Monday, June 11, 2007

Reflection # 5

What is CAH and what are the differences between it and CLI? How can some of the concepts talked about in the Chpater (Brown ch 9) be used in the classroom, e.g., error analysis, CLI, Stages of learner language development, fossilization.

2 comments:

Erika said...

Response to prompt 5.

Sorry, I have to post it here because is not showing in my blog. I don't know what happened,but I already try 3 times and is not showing.

Well what I understood by contrastive analysis hypothesis is that many of the mistakes ELLs make in the L2 are the same mistakes they make in L1, the theory is saying that we don’t leave the bad habits in L1, but we carry them over to L2. On the other hand, cross-linguistic influence says that one language affects the other one in two ways, facilitating or interfering the learning. Well, in the classroom we have to make use of every aspect of students’ language, positive or negative, we have to build on their accomplishments and improvements, praising, reaffirming, step it up to next level, etc. However, we also have to take in consideration their errors or mistakes so we can address their needs and work in the areas that need improvement.
As we saw the different stages of learner language development are very important because we have to plan instruction according to the needs of our children, not only in the individual and group instruction, which most of the time we use to focus on individual needs. During whole class instruction we can also differentiate these needs and create a nurturing and trusting environment where all students feel comfortable with their abilities and perform at their maximum potential. Let me give an example; Reading aloud a book about apples and how a family works in the field planting, picking, and selling them. S1 is in the presystematic stage (beginning), I wouldn’t ask him to tell me the process of planting or how do you grow apples, this would frustrate the students and that would prevent student’s participation. On the other hand if I ask a question that student is able to respond and elaborate on it, this would give student confidence and interest to predict, infer, and participate in the discussion because he knows that we are celebrating his knowledge and not pointing out his faults.
It is very interesting how when we are reading the chapters we see everything so technical, but when we analyze the same information and how we would use it in the classroom everything changes and we center all our learning on providing the best education and how we can serve our students in the best way.

Learning languages 4 life said...

I'm having problems with copying and pasting to my blog, that's why I'm posting here.
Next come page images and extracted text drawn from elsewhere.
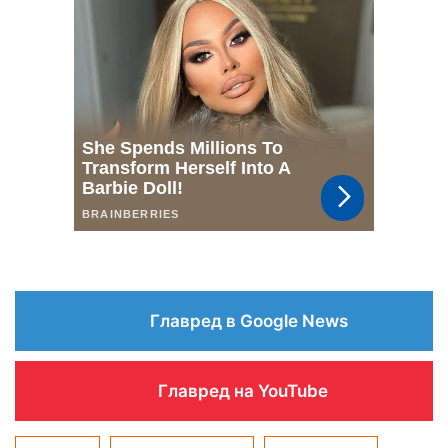
Главред в Google News
Главред на YouTube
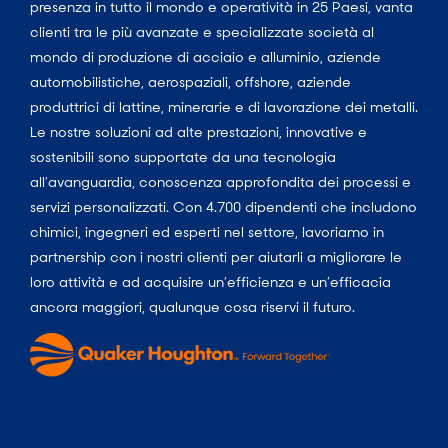
presenza in tutto il mondo e operatività in 25 Paesi, vanta
clienti tra le più avanzate e specializzate società al
mondo di produzione di acciaio e alluminio, aziende
automobilistiche, aerospaziali, offshore, aziende
produttrici di lattine, minerarie e di lavorazione dei metalli.
Le nostre soluzioni ad alte prestazioni, innovative e
sostenibili sono supportate da una tecnologia
all’avanguardia, conoscenza approfondita dei processi e
servizi personalizzati. Con 4.700 dipendenti che includono
chimici, ingegneri ed esperti nel settore, lavoriamo in
partnership con i nostri clienti per aiutarli a migliorare le
loro attività e ad acquisire un’efficienza e un’efficacia
ancora maggiori, qualunque cosa riservi il futuro.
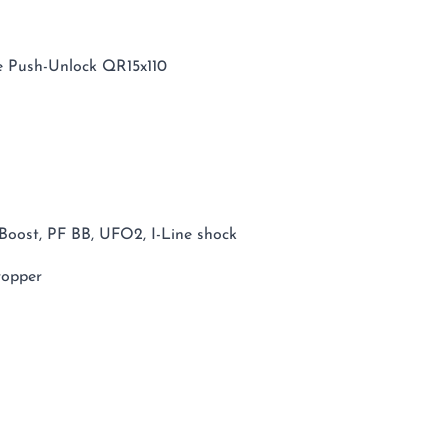
e Push-Unlock QR15x110
Boost, PF BB, UFO2, I-Line shock
ropper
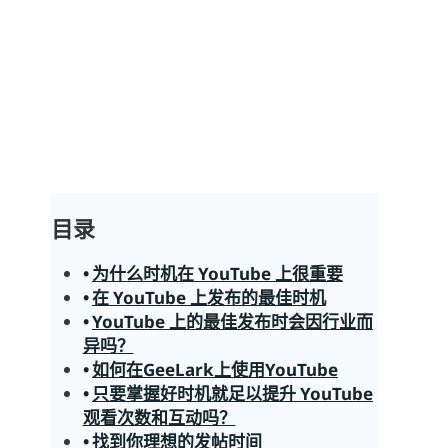
目录
为什么时机在 YouTube 上很重要
在 YouTube 上发布的最佳时机
YouTube 上的最佳发布时会因行业而
异吗？
如何在GeeLark上使用YouTube
只要掌握好时机就足以提升 YouTube
观看次数和互动吗？
找到你理想的发帖时间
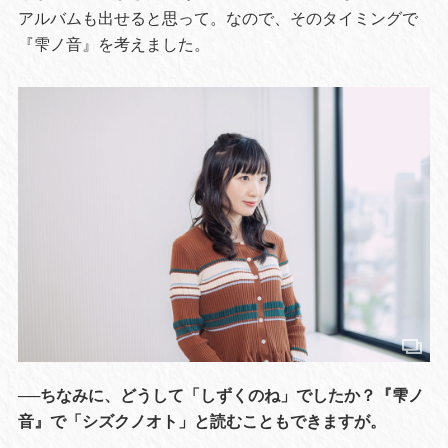
アルバムも出せると思って。なので、そのタイミングで
『雫ノ音』を考えました。
──ちなみに、どうして「しずくのね」でしたか？『雫ノ
音』で「シズクノオト」と読むこともできますが。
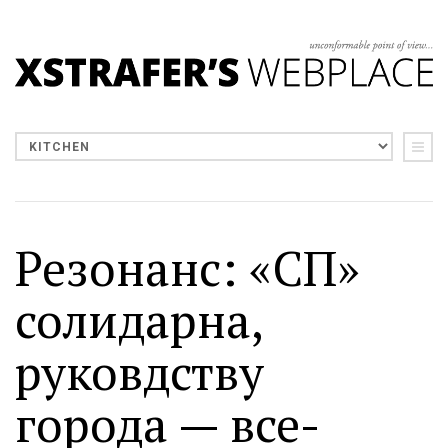
Резонанс: «СП»
солидарна,
руковдству
города — все-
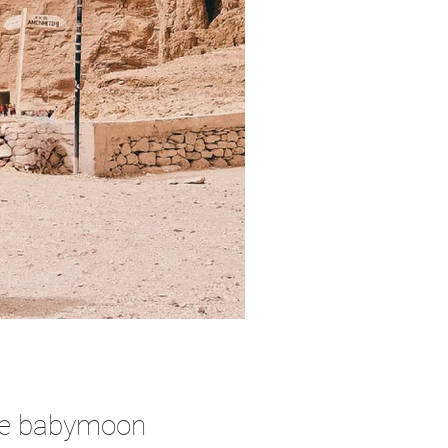
gde babymoon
Differences between CAH and CLI. How can some of the concepts discussed in chapter 9 be applied in the classroom?

According to CAH (contrastive analysis hypothesis), L1 presents the main barrier to L2 acquisition because many learners’ errors are attributable to their L1. The bigger the difference between L1 and L2, the most difficult it’ll be to learn L2 and the study of their contrastive analysis can be used to predict the difficulties learners will have and how to approach them. CLI (cross-linguistic influence) states the influence between L1 and L2 and even among all other languages a person may acquire, but it differs from CAH in the sense that instead of trying to predict the difficulties based on the contrastive analysis, it uses them after the manifest. This is due to the fact that not all learners from an L1 to an L2 will present the same errors or difficulties. Both CAH and CLI can be useful in the classroom to prepare the teacher about the difficulties learners may encounter and to understand the source of certain errors and the best way to address them. For example, the teacher will know why a Spanish learner whose L1 is English would say “aprendiendo un idioma es importante” and can use contrastive analysis to explain the use of gerund in Spanish.

Chapter 9 helped me clarify the difference between errors and mistakes and the different ways they can be dealt with. Mistakes need the teacher just to redirect students’ attention to their mistakes and they will probably correct themselves and through repetition will eventually get used to the correct form (that they already know), while errors call for the teacher’s intervention to explain or perhaps re-teach a certain topic using different approaches and having students use different strategies.

I also found information about error treatment that I think will be useful for me in the future in the classroom and/or that I can start using in the present with my child, like the clarification request, the metalinguistic feedback, and the explicit correction. I believe in the effectiveness of FFI; I’ve seen it work although I don’t know exactly (and some researchers question this) if it works thanks to repetition and frequency or because of the form instruction, I believe it works, and therefore I’ll use it.